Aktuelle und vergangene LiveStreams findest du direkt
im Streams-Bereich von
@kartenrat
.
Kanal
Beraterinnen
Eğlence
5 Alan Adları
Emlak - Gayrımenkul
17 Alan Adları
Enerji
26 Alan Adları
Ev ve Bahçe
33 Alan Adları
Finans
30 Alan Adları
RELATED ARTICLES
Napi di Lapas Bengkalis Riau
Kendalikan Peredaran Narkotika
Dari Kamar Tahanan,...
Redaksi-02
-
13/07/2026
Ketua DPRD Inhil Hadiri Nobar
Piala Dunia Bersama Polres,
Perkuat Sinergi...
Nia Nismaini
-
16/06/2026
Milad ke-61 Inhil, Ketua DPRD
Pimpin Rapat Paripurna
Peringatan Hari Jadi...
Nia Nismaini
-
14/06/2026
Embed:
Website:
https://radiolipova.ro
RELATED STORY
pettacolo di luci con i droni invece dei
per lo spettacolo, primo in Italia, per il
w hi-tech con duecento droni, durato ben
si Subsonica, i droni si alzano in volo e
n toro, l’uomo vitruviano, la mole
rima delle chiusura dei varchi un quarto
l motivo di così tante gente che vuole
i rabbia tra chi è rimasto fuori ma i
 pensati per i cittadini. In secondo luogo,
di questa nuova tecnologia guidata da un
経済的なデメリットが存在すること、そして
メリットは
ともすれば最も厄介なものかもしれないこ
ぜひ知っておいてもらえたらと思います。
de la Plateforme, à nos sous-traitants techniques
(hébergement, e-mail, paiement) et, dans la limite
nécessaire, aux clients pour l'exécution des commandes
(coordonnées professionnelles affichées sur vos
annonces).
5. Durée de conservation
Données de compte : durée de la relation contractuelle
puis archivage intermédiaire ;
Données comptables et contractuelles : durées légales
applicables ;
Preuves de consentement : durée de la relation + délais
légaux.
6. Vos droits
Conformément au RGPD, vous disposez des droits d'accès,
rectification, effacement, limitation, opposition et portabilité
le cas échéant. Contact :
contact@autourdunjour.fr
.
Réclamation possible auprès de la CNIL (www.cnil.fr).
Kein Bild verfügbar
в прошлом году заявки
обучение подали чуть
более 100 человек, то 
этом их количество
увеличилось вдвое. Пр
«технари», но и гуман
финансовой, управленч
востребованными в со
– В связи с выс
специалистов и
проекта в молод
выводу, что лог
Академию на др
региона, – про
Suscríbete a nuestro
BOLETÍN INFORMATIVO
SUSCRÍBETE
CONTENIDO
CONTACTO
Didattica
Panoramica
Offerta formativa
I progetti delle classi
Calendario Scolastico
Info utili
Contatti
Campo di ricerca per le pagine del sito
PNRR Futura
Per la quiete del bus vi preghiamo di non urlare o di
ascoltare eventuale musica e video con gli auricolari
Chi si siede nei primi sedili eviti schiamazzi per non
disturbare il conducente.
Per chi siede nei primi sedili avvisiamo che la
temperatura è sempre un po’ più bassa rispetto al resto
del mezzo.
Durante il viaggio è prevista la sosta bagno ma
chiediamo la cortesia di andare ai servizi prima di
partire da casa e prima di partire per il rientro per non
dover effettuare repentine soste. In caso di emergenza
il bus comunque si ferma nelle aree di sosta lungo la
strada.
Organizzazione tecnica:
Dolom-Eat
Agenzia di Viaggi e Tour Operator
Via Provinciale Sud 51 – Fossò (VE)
====
An exact copy of the lines from the one containing "Per la quiete" through the end of the data above is the whole answer.

■ THE COMPLETED TASK
Per la quiete del bus vi preghiamo di non urlare o di
ascoltare eventuale musica e video con gli auricolari
Chi si siede nei primi sedili eviti schiamazzi per non
disturbare il conducente.
Per chi siede nei primi sedili avvisiamo che la
temperatura è sempre un po’ più bassa rispetto al resto
del mezzo.
Durante il viaggio è prevista la sosta bagno ma
chiediamo la cortesia di andare ai servizi prima di
partire da casa e prima di partire per il rientro per non
dover effettuare repentine soste. In caso di emergenza
il bus comunque si ferma nelle aree di sosta lungo la
strada.
Organizzazione tecnica:
Dolom-Eat
Agenzia di Viaggi e Tour Operator
Via Provinciale Sud 51 – Fossò (VE)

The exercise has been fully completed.